PROBLEM REQUIREMENTS = Would you output the entries below only from the line containing "Describe the element at coordinates (469, 1240)" through the line containing "The image size is (510, 2576).", exactly as they stand and with both ends included?

Stored data entries:
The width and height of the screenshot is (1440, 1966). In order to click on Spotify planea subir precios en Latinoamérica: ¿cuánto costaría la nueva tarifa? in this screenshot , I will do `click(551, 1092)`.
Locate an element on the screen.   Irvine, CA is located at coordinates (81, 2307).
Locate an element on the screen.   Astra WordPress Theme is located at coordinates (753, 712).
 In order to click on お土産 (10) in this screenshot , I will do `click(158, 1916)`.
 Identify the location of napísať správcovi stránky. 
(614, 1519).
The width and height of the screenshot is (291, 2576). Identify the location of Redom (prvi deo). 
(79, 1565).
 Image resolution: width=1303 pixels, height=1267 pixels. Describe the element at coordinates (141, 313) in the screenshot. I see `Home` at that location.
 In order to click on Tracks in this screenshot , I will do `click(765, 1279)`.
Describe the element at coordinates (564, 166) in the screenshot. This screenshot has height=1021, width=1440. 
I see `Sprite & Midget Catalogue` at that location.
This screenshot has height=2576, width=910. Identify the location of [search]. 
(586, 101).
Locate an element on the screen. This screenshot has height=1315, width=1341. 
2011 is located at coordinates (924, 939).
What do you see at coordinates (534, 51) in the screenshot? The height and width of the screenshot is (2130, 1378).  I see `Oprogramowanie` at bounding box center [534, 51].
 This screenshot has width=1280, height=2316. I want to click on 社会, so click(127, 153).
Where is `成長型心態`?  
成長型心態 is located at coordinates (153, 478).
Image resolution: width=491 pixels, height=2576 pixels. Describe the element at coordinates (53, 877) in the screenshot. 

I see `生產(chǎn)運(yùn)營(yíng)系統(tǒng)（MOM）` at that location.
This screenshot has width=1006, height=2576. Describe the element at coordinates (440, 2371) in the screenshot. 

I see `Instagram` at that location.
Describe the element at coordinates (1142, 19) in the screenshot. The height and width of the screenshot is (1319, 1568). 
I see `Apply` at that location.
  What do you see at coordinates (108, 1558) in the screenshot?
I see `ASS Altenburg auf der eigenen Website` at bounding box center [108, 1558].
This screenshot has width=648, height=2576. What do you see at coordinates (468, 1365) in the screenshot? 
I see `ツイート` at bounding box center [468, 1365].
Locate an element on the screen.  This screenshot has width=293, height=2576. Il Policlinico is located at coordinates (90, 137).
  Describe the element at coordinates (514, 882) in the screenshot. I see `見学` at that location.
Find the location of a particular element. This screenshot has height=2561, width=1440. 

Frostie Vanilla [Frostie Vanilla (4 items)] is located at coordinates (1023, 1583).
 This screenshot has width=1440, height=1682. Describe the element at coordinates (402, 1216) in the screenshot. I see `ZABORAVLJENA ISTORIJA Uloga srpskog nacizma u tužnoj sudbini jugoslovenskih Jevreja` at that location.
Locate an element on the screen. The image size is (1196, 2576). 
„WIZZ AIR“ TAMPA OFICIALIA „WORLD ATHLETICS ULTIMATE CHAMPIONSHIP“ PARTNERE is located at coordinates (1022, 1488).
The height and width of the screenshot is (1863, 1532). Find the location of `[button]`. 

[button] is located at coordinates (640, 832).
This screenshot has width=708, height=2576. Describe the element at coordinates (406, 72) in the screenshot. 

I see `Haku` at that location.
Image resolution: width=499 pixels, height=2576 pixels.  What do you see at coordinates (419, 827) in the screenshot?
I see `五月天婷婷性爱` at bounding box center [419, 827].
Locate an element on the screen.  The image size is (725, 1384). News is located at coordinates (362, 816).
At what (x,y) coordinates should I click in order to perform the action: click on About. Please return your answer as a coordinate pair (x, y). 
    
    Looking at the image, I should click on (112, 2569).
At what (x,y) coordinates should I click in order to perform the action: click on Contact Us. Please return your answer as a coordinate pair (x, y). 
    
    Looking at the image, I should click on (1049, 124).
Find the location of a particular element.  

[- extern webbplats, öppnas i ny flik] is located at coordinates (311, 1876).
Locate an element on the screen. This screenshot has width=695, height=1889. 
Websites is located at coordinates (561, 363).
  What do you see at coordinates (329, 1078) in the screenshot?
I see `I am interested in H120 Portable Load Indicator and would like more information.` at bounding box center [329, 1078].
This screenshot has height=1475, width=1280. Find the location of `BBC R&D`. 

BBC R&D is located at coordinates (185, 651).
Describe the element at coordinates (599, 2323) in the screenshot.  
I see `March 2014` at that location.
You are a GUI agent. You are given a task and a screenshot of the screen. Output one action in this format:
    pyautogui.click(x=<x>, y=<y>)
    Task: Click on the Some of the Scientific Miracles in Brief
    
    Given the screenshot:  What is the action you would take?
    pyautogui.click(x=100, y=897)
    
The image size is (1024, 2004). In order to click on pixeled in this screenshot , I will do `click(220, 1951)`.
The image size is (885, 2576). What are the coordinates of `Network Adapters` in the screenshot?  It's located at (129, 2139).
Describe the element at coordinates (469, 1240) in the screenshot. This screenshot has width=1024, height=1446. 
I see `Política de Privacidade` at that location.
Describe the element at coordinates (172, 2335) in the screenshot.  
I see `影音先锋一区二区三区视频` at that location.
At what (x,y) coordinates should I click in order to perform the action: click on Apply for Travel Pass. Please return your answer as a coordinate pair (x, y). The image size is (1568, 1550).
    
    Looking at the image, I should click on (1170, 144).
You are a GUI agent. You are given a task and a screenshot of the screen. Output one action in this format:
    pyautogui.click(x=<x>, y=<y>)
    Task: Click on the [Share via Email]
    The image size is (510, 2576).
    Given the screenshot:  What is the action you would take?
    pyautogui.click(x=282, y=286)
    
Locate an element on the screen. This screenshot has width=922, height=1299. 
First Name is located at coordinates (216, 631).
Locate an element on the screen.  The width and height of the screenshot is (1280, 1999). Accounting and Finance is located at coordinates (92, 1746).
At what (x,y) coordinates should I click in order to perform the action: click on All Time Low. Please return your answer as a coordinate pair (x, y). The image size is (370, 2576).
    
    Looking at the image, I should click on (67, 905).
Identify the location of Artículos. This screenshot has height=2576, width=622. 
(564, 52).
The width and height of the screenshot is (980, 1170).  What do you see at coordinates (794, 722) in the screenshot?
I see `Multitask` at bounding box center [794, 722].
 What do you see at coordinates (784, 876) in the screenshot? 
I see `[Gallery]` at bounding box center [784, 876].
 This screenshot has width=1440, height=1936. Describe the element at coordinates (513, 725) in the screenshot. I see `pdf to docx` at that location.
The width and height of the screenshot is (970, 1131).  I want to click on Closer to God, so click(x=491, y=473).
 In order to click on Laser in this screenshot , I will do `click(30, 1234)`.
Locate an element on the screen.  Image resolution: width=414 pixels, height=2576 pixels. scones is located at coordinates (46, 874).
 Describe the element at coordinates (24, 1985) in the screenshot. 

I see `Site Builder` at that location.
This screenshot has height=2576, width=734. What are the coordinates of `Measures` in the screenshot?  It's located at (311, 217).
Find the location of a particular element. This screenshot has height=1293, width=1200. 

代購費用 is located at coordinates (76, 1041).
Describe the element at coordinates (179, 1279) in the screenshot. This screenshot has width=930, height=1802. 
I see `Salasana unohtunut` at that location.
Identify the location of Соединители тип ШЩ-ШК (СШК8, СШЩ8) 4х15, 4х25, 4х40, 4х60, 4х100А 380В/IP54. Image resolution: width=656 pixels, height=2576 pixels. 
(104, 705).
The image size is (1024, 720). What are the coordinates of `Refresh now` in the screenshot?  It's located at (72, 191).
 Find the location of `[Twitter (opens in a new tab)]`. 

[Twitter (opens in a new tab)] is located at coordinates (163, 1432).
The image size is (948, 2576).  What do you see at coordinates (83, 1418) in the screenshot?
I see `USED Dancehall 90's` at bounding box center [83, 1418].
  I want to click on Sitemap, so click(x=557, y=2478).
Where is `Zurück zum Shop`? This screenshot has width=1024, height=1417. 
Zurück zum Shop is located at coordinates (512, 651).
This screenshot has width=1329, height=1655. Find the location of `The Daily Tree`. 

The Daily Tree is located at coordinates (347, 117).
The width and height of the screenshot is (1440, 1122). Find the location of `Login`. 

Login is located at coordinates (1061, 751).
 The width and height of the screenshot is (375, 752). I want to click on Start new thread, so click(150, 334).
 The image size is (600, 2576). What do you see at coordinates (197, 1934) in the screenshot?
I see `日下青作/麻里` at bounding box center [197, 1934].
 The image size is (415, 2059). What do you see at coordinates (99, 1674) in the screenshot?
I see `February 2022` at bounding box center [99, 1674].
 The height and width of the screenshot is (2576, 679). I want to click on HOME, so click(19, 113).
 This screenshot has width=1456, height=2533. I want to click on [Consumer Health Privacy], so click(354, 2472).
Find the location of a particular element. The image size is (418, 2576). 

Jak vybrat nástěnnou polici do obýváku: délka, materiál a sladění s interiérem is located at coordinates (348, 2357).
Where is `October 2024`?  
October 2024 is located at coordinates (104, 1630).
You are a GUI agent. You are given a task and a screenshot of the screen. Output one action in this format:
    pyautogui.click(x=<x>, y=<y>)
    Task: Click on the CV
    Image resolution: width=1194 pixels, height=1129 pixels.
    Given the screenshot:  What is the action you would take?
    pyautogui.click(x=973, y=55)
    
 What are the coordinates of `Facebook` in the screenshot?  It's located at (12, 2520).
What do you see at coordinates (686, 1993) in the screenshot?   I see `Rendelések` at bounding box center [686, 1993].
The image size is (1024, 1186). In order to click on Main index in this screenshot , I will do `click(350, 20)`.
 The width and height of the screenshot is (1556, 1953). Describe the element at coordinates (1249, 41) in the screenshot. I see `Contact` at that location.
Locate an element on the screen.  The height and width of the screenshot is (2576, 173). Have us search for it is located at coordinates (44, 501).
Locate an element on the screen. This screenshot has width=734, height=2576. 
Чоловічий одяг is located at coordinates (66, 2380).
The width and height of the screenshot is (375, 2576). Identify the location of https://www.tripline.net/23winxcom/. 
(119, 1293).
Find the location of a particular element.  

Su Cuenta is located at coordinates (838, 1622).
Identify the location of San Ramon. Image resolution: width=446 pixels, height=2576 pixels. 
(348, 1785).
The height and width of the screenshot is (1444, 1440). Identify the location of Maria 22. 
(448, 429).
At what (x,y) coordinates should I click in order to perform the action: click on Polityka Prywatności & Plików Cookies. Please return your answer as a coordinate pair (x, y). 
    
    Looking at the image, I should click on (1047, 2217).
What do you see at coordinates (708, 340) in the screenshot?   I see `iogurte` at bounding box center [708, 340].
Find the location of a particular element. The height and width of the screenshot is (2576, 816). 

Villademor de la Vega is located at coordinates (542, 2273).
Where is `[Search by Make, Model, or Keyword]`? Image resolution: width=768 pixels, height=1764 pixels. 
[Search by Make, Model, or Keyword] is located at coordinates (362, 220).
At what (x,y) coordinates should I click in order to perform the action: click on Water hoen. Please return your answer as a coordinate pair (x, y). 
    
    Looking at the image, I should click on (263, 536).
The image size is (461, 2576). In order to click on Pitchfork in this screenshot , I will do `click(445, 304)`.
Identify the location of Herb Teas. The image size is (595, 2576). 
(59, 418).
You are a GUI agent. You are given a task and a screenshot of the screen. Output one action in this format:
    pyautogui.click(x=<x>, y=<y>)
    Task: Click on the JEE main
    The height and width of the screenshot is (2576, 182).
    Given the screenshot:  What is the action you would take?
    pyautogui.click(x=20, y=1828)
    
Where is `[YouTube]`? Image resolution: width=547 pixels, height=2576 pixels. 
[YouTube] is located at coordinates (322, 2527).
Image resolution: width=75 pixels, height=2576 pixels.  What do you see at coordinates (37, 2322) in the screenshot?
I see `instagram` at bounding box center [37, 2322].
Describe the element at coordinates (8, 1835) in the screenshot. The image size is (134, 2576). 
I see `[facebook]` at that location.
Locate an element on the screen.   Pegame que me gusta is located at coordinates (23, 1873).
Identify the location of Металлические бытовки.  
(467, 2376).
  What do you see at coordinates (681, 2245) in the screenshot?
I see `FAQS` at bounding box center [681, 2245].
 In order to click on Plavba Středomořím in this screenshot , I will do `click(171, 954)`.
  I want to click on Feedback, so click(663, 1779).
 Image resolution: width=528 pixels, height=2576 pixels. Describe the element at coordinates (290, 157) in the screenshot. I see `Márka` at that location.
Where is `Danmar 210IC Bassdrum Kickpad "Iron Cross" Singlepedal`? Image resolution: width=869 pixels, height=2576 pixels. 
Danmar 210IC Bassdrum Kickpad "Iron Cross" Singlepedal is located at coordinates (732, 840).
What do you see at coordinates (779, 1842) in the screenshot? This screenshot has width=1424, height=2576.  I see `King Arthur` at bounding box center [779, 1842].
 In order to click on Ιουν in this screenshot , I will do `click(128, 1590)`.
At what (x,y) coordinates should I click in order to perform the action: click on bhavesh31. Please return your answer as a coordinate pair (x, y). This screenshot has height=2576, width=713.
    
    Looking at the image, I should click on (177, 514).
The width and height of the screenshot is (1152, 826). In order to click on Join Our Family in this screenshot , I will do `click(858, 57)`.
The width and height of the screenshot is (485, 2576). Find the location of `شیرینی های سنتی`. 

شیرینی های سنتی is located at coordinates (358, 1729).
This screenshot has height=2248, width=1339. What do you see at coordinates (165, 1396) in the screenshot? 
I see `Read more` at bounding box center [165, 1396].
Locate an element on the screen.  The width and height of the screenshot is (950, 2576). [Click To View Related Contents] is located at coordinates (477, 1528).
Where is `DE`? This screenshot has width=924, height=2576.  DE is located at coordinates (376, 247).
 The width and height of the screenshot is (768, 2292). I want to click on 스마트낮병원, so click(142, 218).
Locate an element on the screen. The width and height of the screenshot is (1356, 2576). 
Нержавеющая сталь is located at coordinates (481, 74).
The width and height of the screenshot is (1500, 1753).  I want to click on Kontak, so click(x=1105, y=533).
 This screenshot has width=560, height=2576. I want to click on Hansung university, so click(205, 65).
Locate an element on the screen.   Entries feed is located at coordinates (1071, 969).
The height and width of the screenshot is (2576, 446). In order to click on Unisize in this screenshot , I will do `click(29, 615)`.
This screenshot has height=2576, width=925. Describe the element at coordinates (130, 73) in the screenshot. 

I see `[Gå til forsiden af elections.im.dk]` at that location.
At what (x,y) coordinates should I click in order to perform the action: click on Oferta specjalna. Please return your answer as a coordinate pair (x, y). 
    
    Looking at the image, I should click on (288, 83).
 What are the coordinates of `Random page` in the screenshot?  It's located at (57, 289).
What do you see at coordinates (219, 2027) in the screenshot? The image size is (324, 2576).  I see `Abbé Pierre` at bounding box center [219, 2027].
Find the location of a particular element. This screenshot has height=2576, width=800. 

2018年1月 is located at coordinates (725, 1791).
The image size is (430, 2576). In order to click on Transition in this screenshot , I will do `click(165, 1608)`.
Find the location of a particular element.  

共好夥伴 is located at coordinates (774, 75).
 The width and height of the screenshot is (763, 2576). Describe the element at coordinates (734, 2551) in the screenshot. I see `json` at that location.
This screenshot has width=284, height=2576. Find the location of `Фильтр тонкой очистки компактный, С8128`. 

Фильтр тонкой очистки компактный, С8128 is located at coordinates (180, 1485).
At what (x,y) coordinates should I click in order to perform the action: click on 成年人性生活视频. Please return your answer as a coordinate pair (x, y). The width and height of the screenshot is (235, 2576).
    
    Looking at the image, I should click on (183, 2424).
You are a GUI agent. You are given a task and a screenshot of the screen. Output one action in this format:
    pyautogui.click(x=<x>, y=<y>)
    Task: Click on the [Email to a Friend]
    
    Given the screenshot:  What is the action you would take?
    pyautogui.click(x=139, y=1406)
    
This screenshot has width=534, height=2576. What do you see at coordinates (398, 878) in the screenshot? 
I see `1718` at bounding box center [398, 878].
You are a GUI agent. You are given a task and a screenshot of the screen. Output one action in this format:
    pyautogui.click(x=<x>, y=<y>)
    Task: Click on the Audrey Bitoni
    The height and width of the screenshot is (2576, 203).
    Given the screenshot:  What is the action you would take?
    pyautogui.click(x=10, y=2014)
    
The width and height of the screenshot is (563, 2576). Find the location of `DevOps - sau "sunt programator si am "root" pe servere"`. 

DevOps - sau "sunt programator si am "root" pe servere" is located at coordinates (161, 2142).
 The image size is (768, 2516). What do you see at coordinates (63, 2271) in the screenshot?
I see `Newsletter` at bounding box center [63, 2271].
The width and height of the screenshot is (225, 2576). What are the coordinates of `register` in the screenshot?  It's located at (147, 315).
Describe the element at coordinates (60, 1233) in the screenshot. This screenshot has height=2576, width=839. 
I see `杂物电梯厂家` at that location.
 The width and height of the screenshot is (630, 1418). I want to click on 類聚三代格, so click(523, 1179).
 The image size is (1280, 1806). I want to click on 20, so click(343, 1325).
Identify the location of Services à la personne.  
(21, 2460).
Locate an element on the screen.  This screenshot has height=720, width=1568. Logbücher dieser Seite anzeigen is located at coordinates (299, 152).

FINAL ANSWER =
Describe the element at coordinates (469, 1240) in the screenshot. This screenshot has width=1024, height=1446. 
I see `Política de Privacidade` at that location.
Describe the element at coordinates (172, 2335) in the screenshot.  
I see `影音先锋一区二区三区视频` at that location.
At what (x,y) coordinates should I click in order to perform the action: click on Apply for Travel Pass. Please return your answer as a coordinate pair (x, y). The image size is (1568, 1550).
    
    Looking at the image, I should click on (1170, 144).
You are a GUI agent. You are given a task and a screenshot of the screen. Output one action in this format:
    pyautogui.click(x=<x>, y=<y>)
    Task: Click on the [Share via Email]
    The image size is (510, 2576).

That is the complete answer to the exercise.